Heart diseases increase the risk of arterial embolism; whether they increase the risk of pulmonary embolism without peripheral venous thrombosis is less certain.Methods and Results-We conducted a nationwide, population-based case-control study in Denmark using patients diagnosed with pulmonary embolism and/or deep venous thrombosis between 1980 and 2007.

We computed odds ratios to estimate relative risks associating preceding heart disease with pulmonary embolism, pulmonary embolism and deep venous thrombosis, or deep venous thrombosis alone.

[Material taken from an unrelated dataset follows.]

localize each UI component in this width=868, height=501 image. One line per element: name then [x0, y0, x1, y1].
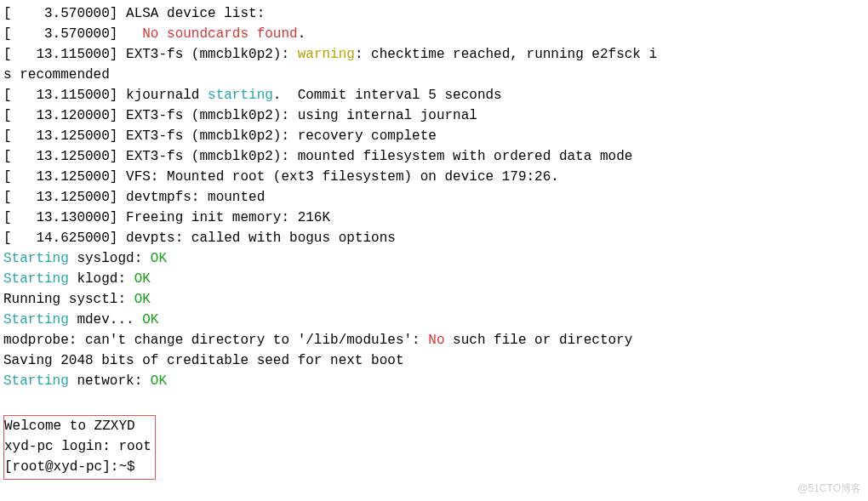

In this study, 45 282 patients had pulmonary embolism alone, 4680 had pulmonary embolism and deep venous thrombosis, and 59 790 had deep venous thrombosis alone; 541 561 were population controls. Myocardial infarction and heart failure in the preceding 3 months conferred high risks of apparently isolated pulmonary embolism (odds ratio, 43.5 [95% confidence interval (CI), 39.6-47.8] and 32.4 [95% CI, 29.8-35.2], respectively), whereas the risks of combined pulmonary embolism and deep venous thrombosis (19.7 [95% CI, 16.0-24.2] and 22.1 [95% CI, 18.7-26.0], respectively) and deep venous thrombosis alone (9.6 [95% CI, 8.6-10.7] and 12.7 [95% CI, 11.6-13.9], respectively) were lower. Left-sided valvular disease was associated with an odds ratio of 13.5 (95% CI, 11.3-16.1), whereas the odds ratio was 74.6 (95% CI, 28.4-195.8) for right-sided valvular disease. Restricting the analysis to cases diagnosed after 2000 led to lower risk estimates but the same overall pattern.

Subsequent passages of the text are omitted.